835 An Ad-Hoc PBL variability experiment over the Washington, DC area

Thursday, 27 January 2011
Washington State Convention Center
Jeffery T. McQueen, NOAA/NWS/NCEP, Camp Springs, MD; and C. M. Tassone, M. Tsidulko, G. Manikin, G. DiMego, W. Lapenta, W. R. Pendergrass, C. A. Vogel, E. J. Welton, E. Joseph, M. Hicks, B. B. Demoz, R. M. Hoff, R. Delgado, J. Compton, and M. D. Simpson

NOAA develops decision support systems to aid decision makers in the event that significant amounts of wild fire smoke, dust or harmful toxic materials are released to the atmosphere. Specifically, NWS Forecast Offices and the NWS-NCEP provide dispersion model forecasts driven by NCEP Numerical Weather Prediction (NWP) models to emergency response managers. In addition, NCEP NWP predictions are made available to the Department of Homeland Security Inter-Agency Modeling and Atmospheric Assessment Center and the DOD Defense Threats Reduction Agency to drive their dispersion models. The atmospheric planetary boundary layer (PBL) height is a critical parameter for dispersion decision support tools.

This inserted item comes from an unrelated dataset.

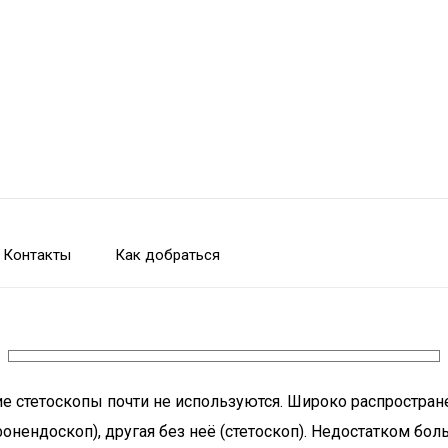
Контакты
Как добраться
ие стетоскопы почти не используются. Широко распростра
онендоскоп), другая без неё (стетоскоп). Недостатком бо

Accurate assessment of boundary layer information at finer scales should improve the Nation's ability to assess the effects of a toxic release. An ad-hoc PBL experiment was coordinated over the Washington, DC area during September 2009 to investigate the variability of the PBL over the urban area and to evaluate automated techniques to evaluate PBL height from regularly reporting radiosonde and aircraft profiles. The experiment was coordinated amongst various institutions and academia who brought special instruments to bear to evaluate the boundary layer. Ground based lidar measurements from NASA MPLNET, regular and special upper air profiles from Raobs and aircraft as well as CALIPSO satellite profiles were collected during the experiment. The NOAA Center for Atmospheric Science (NCAS) and University of Maryland, Baltimore County (UMBC) ground lidars and microwave radiometer measurements were analyzed to evaluate PBL variability, the automated PBL height method techniques and to serve to evaluate mesoscale model performance from NCEP and DOE/IMAAC facilities. These data are also used to evaluate a Real-Time Mesoscale Analysis (RTMA) of PBL height and are discussed by Tassone et al. at this conference. An overview of the experiment and results from the goals highlighted above will be presented.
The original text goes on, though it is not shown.